SITOGLUSIDE (Daucosterol) inhibits cancer cell proliferation by inducing autophagy through reactive oxygen species-dependent manner. It also perturbs cell cycle and induces apoptotic cell death in A549 cells. Daucosterol has being shown to promote the proliferation of neural stem cells. Daucosterol also protects neurons against oxygen-glucose deprivation/reperfusion-mediated injury by activating IGF1 signaling pathway. Daucosterol could be potentially developed as a medicine for ischemic stroke treatment.

Dexverapamil (R-verapamil) is an enantiomer of verapamil. R-isomer behaved as an inhibitor of multidrug-resistant protein MRP1 (involved in the cancer cell multidrug resistance phenotype). It was developed by Knoll (BASF Pharma) as a chemosensitiser and/or modulator of multidrug resistance for use in combination with cancer chemotherapy. Dexverapamil was undergoing phase II clinical studies in France, Italy, Spain, United Kingdom and the US in patients with various cancers. It was also undergoing phase I clinical trials in Japan where it was licensed to Mitsui and Mitsui Toatsu Chemicals. However, development was discontinued. Dexverapamil (R-verapamil) has been developing by AGI therapeutics for the treatment of Irritable bowel syndrome however development was discontinued.

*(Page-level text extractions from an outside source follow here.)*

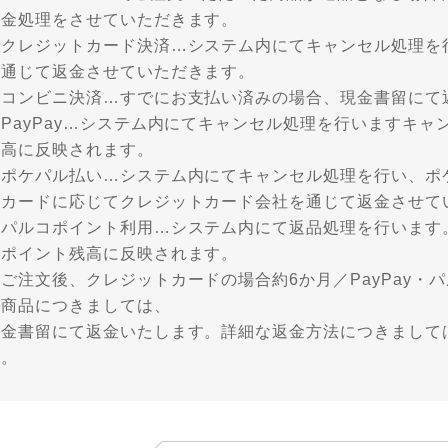
返金処理をさせていただきます。
・クレジットカード決済…システム内にてキャンセル処理を
を通じて返金させていただきます。
・コンビニ決済…すでにお支払い済みの場合、現金書留にて
PayPay…システム内にてキャンセル処理を行いますキャン
残高に反映されます。
・ポケパル払い…システム内にてキャンセル処理を行い、ポ
トカードに応じてクレジットカード会社を通じて返金させて
・パルコポイント利用…システム内にて返品処理を行います
にポイント残高に反映されます。
ご注文後、クレジットカードの場合約6か月／PayPay・
た商品につきましては、
現金書留にて返金いたします。詳細な返金方法につきまして
い。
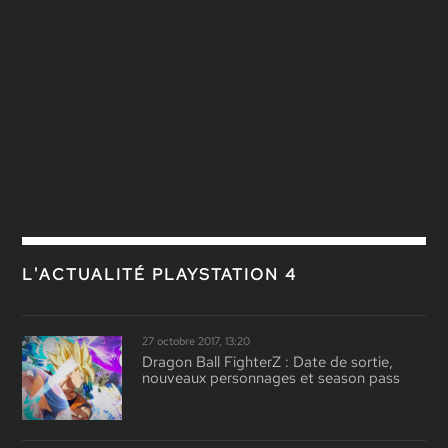
L'ACTUALITÉ PLAYSTATION 4
27 octobre 2017, 13:20
Dragon Ball FighterZ : Date de sortie,
nouveaux personnages et season pass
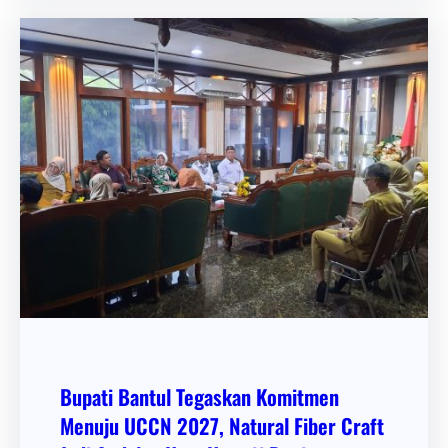
Bupati Bantul Tegaskan Komitmen
Menuju UCCN 2027, Natural Fiber Craft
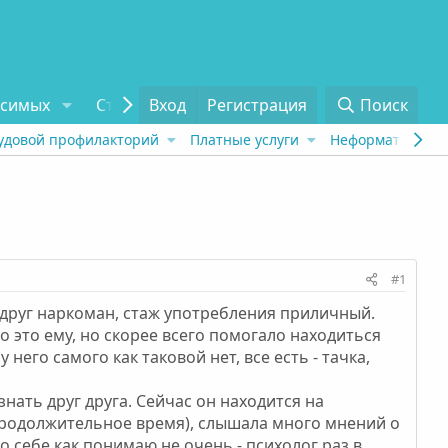
исимых
Статьи
Вход
Отзывы
Регистрация
О проекте
Поиск
Tel
удовой профилакторий
Платные услуги
Неформат
Рех
#1
й друг наркоман, стаж употребления приличный.
 это ему, но скорее всего помогало находиться
его самого как таковой нет, все есть - тачка,
нать друг друга. Сейчас он находится на
 продолжительное время), слышала много мнений о
по себе как понимаю не очень - психолог раз в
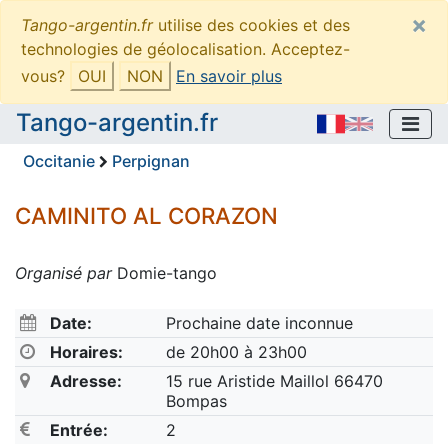
×
Tango-argentin.fr
utilise des cookies et des
technologies de géolocalisation. Acceptez-
vous?
OUI
NON
En savoir plus
Tango-argentin.fr
Occitanie
Perpignan
CAMINITO AL CORAZON
Organisé par
Domie-tango
Date:
Prochaine date inconnue
Horaires:
de 20h00 à 23h00
Adresse:
15 rue Aristide Maillol 66470
Bompas
Entrée:
2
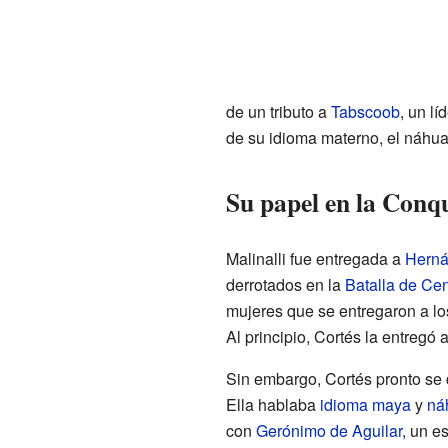
de un tributo a
Tabscoob
, un l
de su idioma materno, el náhuat
Su papel en la Conq
Malinalli fue entregada a
Herná
derrotados en la
Batalla de Cen
mujeres que se entregaron a lo
Al principio, Cortés la entregó
Sin embargo, Cortés pronto se 
Ella hablaba
idioma maya
y
ná
con
Gerónimo de Aguilar
, un e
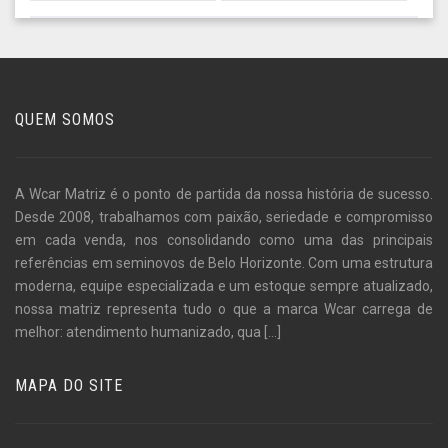
QUEM SOMOS
A Wcar Matriz é o ponto de partida da nossa história de sucesso.
Desde 2008, trabalhamos com paixão, seriedade e compromisso
em cada venda, nos consolidando como uma das principais
referências em seminovos de Belo Horizonte. Com uma estrutura
moderna, equipe especializada e um estoque sempre atualizado,
nossa matriz representa tudo o que a marca Wcar carrega de
melhor: atendimento humanizado, qua
[...]
MAPA DO SITE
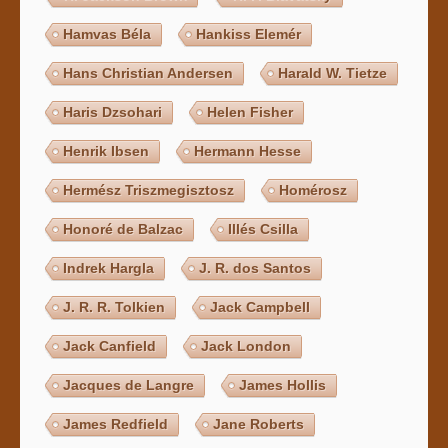
Hamvas Béla
Hankiss Elemér
Hans Christian Andersen
Harald W. Tietze
Haris Dzsohari
Helen Fisher
Henrik Ibsen
Hermann Hesse
Hermész Triszmegisztosz
Homérosz
Honoré de Balzac
Illés Csilla
Indrek Hargla
J. R. dos Santos
J. R. R. Tolkien
Jack Campbell
Jack Canfield
Jack London
Jacques de Langre
James Hollis
James Redfield
Jane Roberts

Nocodazole is an anti-mitotic drug that has long been used as an experimental tool in cell biology. Nocodazole is known to bind with high affinity to tubulin and to inhibit microtubule assembly. The tubulin molecule is a α/β heterodimer; both α and β exist as various isotypes whose distribution and drug-binding properties are significantly different. Nocodazole has the highest affinity for αβIV and the lowest affinity for αβIII. In addition, nocodazole was investigated as an anticancer drug on xenografts model and it was revealed, that nocodazole possessed a high-affinity for the cancer-related kinases ABL, c-KIT, BRAF, and MEK, and inhibited Abl, Abl(E255K) and Abl(T315I).